▸ **HOW TO COMPLETE THIS TASK**
If a record holds a picture, please leave the picture out and copy the rest of the record exactly.

▸ **PROVIDED RECORDS**
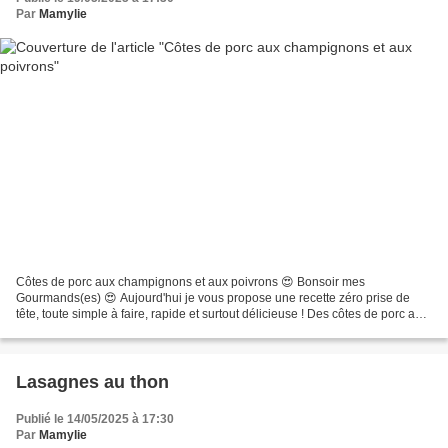
Par
Mamylie
Côtes de porc aux champignons et aux poivrons 😍 Bonsoir mes
Gourmands(es) 😍 Aujourd'hui je vous propose une recette zéro prise de
tête, toute simple à faire, rapide et surtout délicieuse ! Des côtes de porc aux
champignons sautés à l'ail et au persil,...
Lasagnes au thon
Publié le 14/05/2025 à 17:30
Par
Mamylie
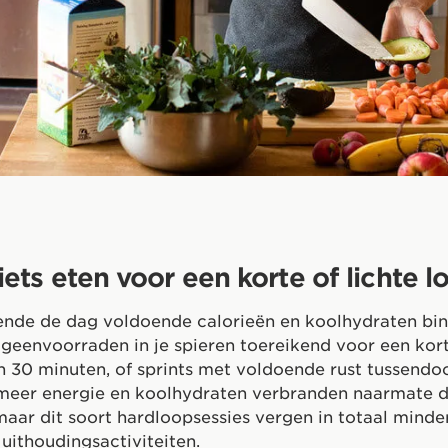
iets eten voor een korte of lichte l
ende de dag voldoende calorieën en koolhydraten bin
ogeenvoorraden in je spieren toereikend voor een kort
n 30 minuten, of sprints met voldoende rust tussendoo
meer energie en koolhydraten verbranden naarmate de
aar dit soort hardloopsessies vergen in totaal minde
 uithoudingsactiviteiten.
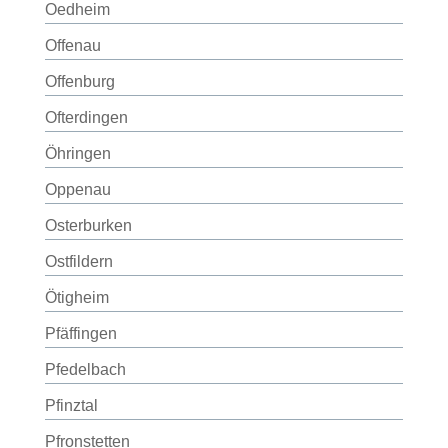
Oedheim
Offenau
Offenburg
Ofterdingen
Öhringen
Oppenau
Osterburken
Ostfildern
Ötigheim
Pfäffingen
Pfedelbach
Pfinztal
Pfronstetten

▸ **ANSWER BOX**
Par
Mamylie
Côtes de porc aux champignons et aux poivrons 😍 Bonsoir mes
Gourmands(es) 😍 Aujourd'hui je vous propose une recette zéro prise de
tête, toute simple à faire, rapide et surtout délicieuse ! Des côtes de porc aux
champignons sautés à l'ail et au persil,...
Lasagnes au thon
Publié le 14/05/2025 à 17:30
Par
Mamylie
iets eten voor een korte of lichte l
ende de dag voldoende calorieën en koolhydraten bin
ogeenvoorraden in je spieren toereikend voor een kort
n 30 minuten, of sprints met voldoende rust tussendoo
meer energie en koolhydraten verbranden naarmate de
aar dit soort hardloopsessies vergen in totaal minde
 uithoudingsactiviteiten.
Oedheim
Offenau
Offenburg
Ofterdingen
Öhringen
Oppenau
Osterburken
Ostfildern
Ötigheim
Pfäffingen
Pfedelbach
Pfinztal
Pfronstetten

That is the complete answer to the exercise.